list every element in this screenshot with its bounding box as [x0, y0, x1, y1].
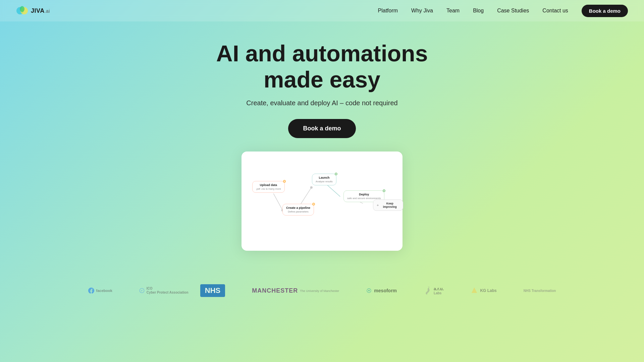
- partner-kglabs: KG Labs: [471, 287, 496, 294]
- nav-blog[interactable]: Blog: [473, 8, 484, 14]
- partner-mesoform: mesoform: [366, 288, 397, 294]
- logo-icon: [16, 5, 28, 17]
- hero-subheadline: Create, evaluate and deploy AI – code no…: [0, 99, 644, 107]
- svg-line-3: [273, 194, 282, 210]
- partners-section: facebook ICOCyber Protect Association NH…: [0, 264, 644, 310]
- partner-nhs: NHS: [200, 284, 225, 297]
- hero-book-demo-button[interactable]: Book a demo: [288, 119, 356, 138]
- partner-aru: a.r.u. Labs: [424, 286, 444, 295]
- mesoform-icon: [366, 288, 372, 294]
- logo-link[interactable]: JIVA.ai: [16, 5, 50, 17]
- partner-misc: NHS Transformation: [524, 289, 556, 293]
- nav-links: Platform Why Jiva Team Blog Case Studies…: [378, 8, 568, 14]
- svg-marker-12: [472, 288, 477, 293]
- svg-point-8: [310, 186, 313, 189]
- partner-manchester: MANCHESTER The University of Manchester: [252, 287, 339, 294]
- hero-headline: AI and automations made easy: [188, 40, 456, 93]
- nav-contact[interactable]: Contact us: [542, 8, 568, 14]
- nav-platform[interactable]: Platform: [378, 8, 398, 14]
- partner-facebook: facebook: [88, 288, 112, 294]
- nav-book-demo-button[interactable]: Book a demo: [582, 5, 628, 17]
- diagram-card: Upload data .pdf .csv & many more Create…: [241, 152, 402, 251]
- node-upload: Upload data .pdf .csv & many more: [252, 181, 285, 193]
- diagram-inner: Upload data .pdf .csv & many more Create…: [252, 168, 392, 235]
- navbar: JIVA.ai Platform Why Jiva Team Blog Case…: [0, 0, 644, 21]
- partner-ico: ICOCyber Protect Association: [139, 287, 173, 295]
- kglabs-icon: [471, 287, 478, 294]
- node-keep-improving: + Keep improving: [373, 199, 403, 211]
- facebook-icon: [88, 288, 94, 294]
- svg-line-5: [327, 185, 340, 197]
- node-pipeline: Create a pipeline Define parameters: [282, 204, 314, 216]
- svg-point-2: [20, 6, 24, 12]
- node-launch: Launch Analyse results: [312, 174, 336, 185]
- brand-name: JIVA.ai: [31, 7, 50, 14]
- aru-icon: [424, 286, 432, 295]
- hero-section: AI and automations made easy Create, eva…: [0, 0, 644, 264]
- ico-icon: [139, 288, 145, 293]
- svg-point-11: [368, 290, 370, 292]
- nav-team[interactable]: Team: [446, 8, 460, 14]
- nav-case-studies[interactable]: Case Studies: [497, 8, 529, 14]
- nav-why-jiva[interactable]: Why Jiva: [411, 8, 433, 14]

## Work item
Nothing but a number, please, for how many lines of the data hold "icon".

## Answer to the exercise
6